The commission also recorded statements of some senior police officials, including former provincial police officers Salahuddin Mehsud and Nasir Durrani, former DIG of counterterrorism department Alam Shinwari, former home and tribal affairs secretary Syed Akhtar Ali Shah, former capital city police officer Ijaz Khan, former SP (cantonment) Faisal Shehzad and former SP (city) Mustafa Tanveer, and others.

Appearance of some army officers was delayed last year due to Indo-Pak border tensions.

The commission had sent a letter to the defence ministry on Feb 11, 2019, to ensure the appearance of eight army officers before it for recording statements in connection with the APS attacks, which killed 147 people, mostly students.

In Apr last year, it sent a reminder to the defence ministry seeking information about the dates on which those military officers will be available for the purpose.

The officers later turned up before the commission and recorded statements regarding the carnage.

The then Supreme Court chief justice, Mian Saqib Nisar, had taken notice of the matter in Apr 2018 during a visit to Peshawar when several parents of the APS students martyred by militants on campus had approached him with a request to address their grievances.

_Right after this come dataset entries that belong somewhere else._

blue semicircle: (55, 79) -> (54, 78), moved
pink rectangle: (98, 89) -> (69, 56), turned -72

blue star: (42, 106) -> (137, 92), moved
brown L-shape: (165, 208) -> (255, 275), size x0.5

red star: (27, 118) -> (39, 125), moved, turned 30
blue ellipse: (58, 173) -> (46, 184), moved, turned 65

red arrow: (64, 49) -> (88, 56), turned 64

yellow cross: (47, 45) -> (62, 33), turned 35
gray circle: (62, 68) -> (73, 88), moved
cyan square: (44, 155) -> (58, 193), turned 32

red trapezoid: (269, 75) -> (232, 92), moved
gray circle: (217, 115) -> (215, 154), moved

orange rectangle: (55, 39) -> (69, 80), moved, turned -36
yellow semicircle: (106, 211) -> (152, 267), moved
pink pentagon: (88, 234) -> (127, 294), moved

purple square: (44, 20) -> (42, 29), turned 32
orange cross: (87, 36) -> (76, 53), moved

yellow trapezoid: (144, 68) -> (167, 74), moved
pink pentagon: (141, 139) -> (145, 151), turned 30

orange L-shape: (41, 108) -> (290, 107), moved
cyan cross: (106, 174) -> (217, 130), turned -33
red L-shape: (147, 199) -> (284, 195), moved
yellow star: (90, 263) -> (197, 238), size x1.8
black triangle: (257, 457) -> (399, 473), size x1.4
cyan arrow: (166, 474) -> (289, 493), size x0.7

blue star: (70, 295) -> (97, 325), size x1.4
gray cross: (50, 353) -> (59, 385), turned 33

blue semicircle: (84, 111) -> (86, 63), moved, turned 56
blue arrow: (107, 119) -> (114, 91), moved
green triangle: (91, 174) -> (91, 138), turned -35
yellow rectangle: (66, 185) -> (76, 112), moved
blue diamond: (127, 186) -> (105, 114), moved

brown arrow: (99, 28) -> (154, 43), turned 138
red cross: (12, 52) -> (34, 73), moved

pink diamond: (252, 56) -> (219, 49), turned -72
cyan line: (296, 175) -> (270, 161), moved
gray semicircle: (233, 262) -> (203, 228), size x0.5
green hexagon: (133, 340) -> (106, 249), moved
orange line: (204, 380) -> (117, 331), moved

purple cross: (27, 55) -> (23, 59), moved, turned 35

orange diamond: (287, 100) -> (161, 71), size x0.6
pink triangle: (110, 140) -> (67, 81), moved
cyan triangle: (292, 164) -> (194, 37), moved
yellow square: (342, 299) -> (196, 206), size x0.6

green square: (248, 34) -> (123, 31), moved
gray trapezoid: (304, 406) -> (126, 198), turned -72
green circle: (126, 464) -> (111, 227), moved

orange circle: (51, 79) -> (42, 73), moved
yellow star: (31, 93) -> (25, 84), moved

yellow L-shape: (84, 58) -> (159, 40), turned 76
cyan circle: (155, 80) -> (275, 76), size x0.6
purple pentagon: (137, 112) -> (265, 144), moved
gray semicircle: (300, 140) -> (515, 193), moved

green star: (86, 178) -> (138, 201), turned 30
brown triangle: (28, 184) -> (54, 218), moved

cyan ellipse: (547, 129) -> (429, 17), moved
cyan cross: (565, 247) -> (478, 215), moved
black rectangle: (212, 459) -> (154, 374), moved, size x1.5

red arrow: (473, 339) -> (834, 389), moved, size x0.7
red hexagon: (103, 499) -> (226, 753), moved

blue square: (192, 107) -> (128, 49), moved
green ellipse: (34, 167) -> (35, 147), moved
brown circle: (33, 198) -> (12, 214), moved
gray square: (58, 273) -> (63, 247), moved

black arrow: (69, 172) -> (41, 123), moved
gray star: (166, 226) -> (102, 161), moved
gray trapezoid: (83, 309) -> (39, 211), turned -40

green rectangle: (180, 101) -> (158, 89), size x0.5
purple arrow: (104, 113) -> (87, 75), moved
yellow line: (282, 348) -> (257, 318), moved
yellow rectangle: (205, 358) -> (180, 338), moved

They had called for the fixing of the responsibility of negligence, which led to the massacre.

The parents questioned why proper security measures were not adopted after the National Counter Terrorism Authority had informed different provincial and federal authorities on Aug 28, 2014, that militants of the banned Tehreek-i-Taliban Pakistan would carry out attacks against the Army Public School and College and other educational institutions run by the Pakistan Army.